The key inclusion criteria were: (1) 55–90 years of age; (2) fluency in English, French, Spanish, German or Italian; and (3) familiarity with digital devices, including currently possessing and actively using an iPad Pro or iPhone with an at‐home Wi‐Fi network for the remote assessments. Biomarkers for CSF, brain MRI, and APOE ɛ3/ɛ4 genotype were assessed at baseline together with the Altoida iADL test. A control group of 283 healthy individuals matched by age and that underwent the same procedure were provided by Global Brain Health Institute (GBHI) at Trinity College, Dublin. The summary of the study population is shown in Table 2. At baseline, cognitive deficits compatible with MCI diagnosis were found in 213 subjects, 170 from the memory clinics and primary care centers in Europe, and 43 from the community centers in the United States.

TABLE 2.

Characteristics of the MCI population included in validation analyses

Characteristic	EU population (n = 170)	U.S. population (n = 43)
Data collection period	2017–2020	2017–2020
Study design	Multicenter longitudinal cohort study	Multicenter longitudinal cohort study
Setting	Memory clinics and primary care	Primary care
Inclusion criteria	Memory complaints verified by study partner, abnormal memory functioning, MMSE of 24–30, Clinical Dementia Rating scale of 0·5, does not fulfill the criteria for dementia	Unspecified memory complaints, abnormal memory functioning, MMSE of 24–30, Clinical Dementia Rating scale of 0·5, does not fulfill the criteria for dementia
Participants who developed dementia	74 (44%)	16 (35%)
Follow‐up	Clinical follow‐up every 12 months	6–12‐month interval
MRI measurements available	149 (88%)	40 (95%)
MRI quantification method	FreeSurfer version 5.3	FreeSurfer version 5.3
CSF samples with biomarkers measurements available	124 (73%)	17 (41%)
CSF platform	Innotest	Innotest

Open in a new tab

Abbreviations: CSF, cerebrospinal fluid; MCI, mild cognitive impairment; MRI, magnetic resonance imaging.

An additional substudy was included aimed to test the smartphone version of the Altoida iADL when the subjects were at home rather than in the clinics.

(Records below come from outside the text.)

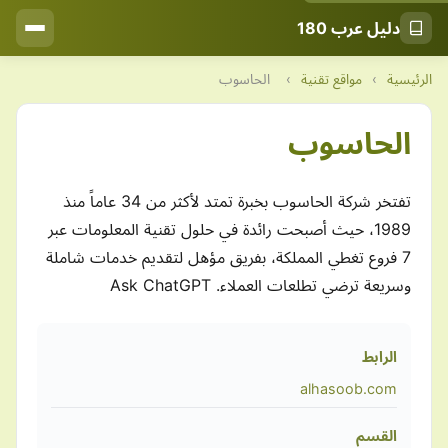
دليل عرب 180
الرئيسية
›
مواقع تقنية
›
الحاسوب
الحاسوب
تفتخر شركة الحاسوب بخبرة تمتد لأكثر من 34 عاماً منذ
1989، حيث أصبحت رائدة في حلول تقنية المعلومات عبر
7 فروع تغطي المملكة، بفريق مؤهل لتقديم خدمات شاملة
وسريعة ترضي تطلعات العملاء. Ask ChatGPT
الرابط
alhasoob.com
القسم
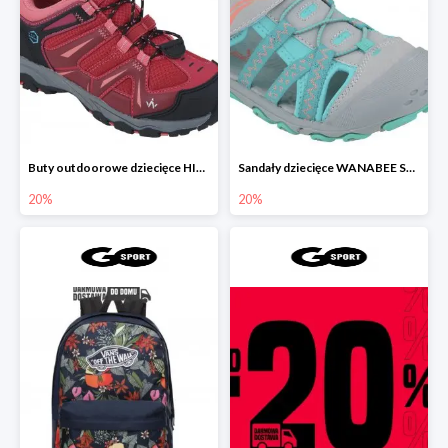
Buty outdoorowe dziecięce HIKE 200 2 LOW KID ROSE
Sandały dziecięce WANABEE SAND 300 GRIS TURQUOISE
20%
20%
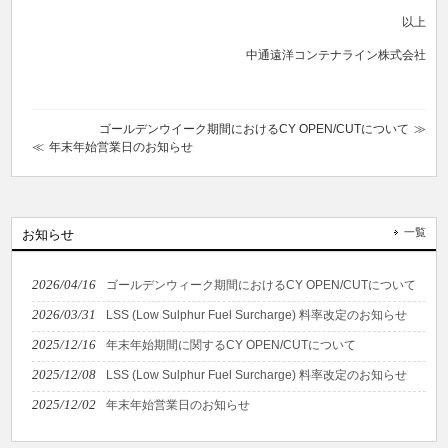
以上
中通遠洋コンテナライン株式会社
ゴールデンウイーク期間におけるCY OPEN/CUTについて
年末年始営業日のお知らせ
一覧
お知らせ
2026/04/16
ゴールデンウィーク期間におけるCY OPEN/CUTについて
2026/03/31
LSS (Low Sulphur Fuel Surcharge) 料率改定のお知らせ
2025/12/16
年末年始期間に関するCY OPEN/CUTについて
2025/12/08
LSS (Low Sulphur Fuel Surcharge) 料率改定のお知らせ
2025/12/02
年末年始営業日のお知らせ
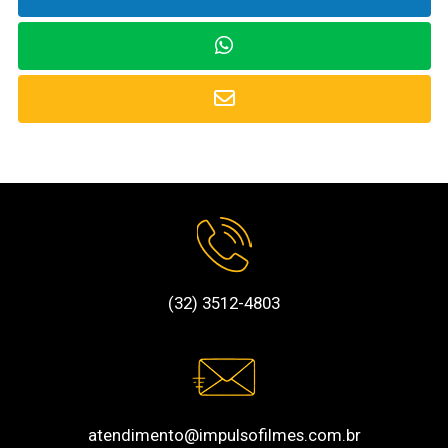
(32) 3512-4803
atendimento@impulsofilmes.com.br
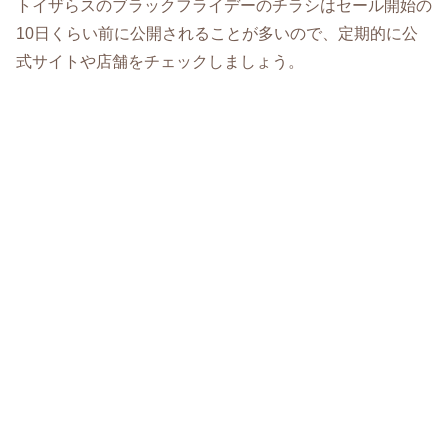
トイザらスのブラックフライデーのチラシはセール開始の
10日くらい前に公開されることが多いので、定期的に公
式サイトや店舗をチェックしましょう。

It consisted of 100 subjects that were provided with an iPhone 6 Plus to be used as their device for Altoida iADL home assessments. The study was approved by IRBs and is reported in accordance with the TRIPOD (transparent reporting of a multivariable prediction model for individual prognosis or diagnosis) guidelines. ²³

2.2. Digital device and data generation

The Altoida iADL test is presented as a smartphone/tablet app providing augmented reality interactive tasks with varying difficulty levels inspired by iADL that require coordination of information by eliciting medium‐to‐high cognitive control, including spatial memory, prospective memory, executive function, and psychomotor processing speed. ²⁰ Initially the user is asked to follow instructions and perform fine and gross motor tests on the touch screen to calibrate the device and assess the subject interface‐use competence; then other introductive information prompts the user to perform the navigation (NAV) task consisting of “hiding” three virtual objects (eg, star, heart, teddy bear) appearing on the screen while exploring the environment through the live camera by targeting conspicuous landmarks and clicking on the home button. After a few minutes, the subject is asked to recover the hidden virtual objects from the selected environmental landmarks and find them in a different order while performing a simple odd‐ball task used as distraction to increase the task difficulty. During the object‐finding task, a total of 731 different metrics are collected from the smartphone/tablet touch screen, gyroscope, and accelerometers assessing time and intensity of various activities engaged during the tasks. These measurements were organized in 109 key functional motor behaviors related to the tasks, including gait strides and speed, grip strength, purposeless screen touch, spatial distribution of the motility path complexity when finding the augmented reality objects, time‐to‐hide and time‐to‐find each object, location, and order errors in object finding, etc. (see Figure 1 and Table S1 in supporting information). These data are collectively integrated into the NMI that represent the overall outcome of the individual task performance. Results are visualized on a dashboard available to the study team and stored for statistical analysis. Instructions about how to perform the task were generally provided by trained clinical staff, but self‐teaching videos were also developed and used, in particular for the home testing.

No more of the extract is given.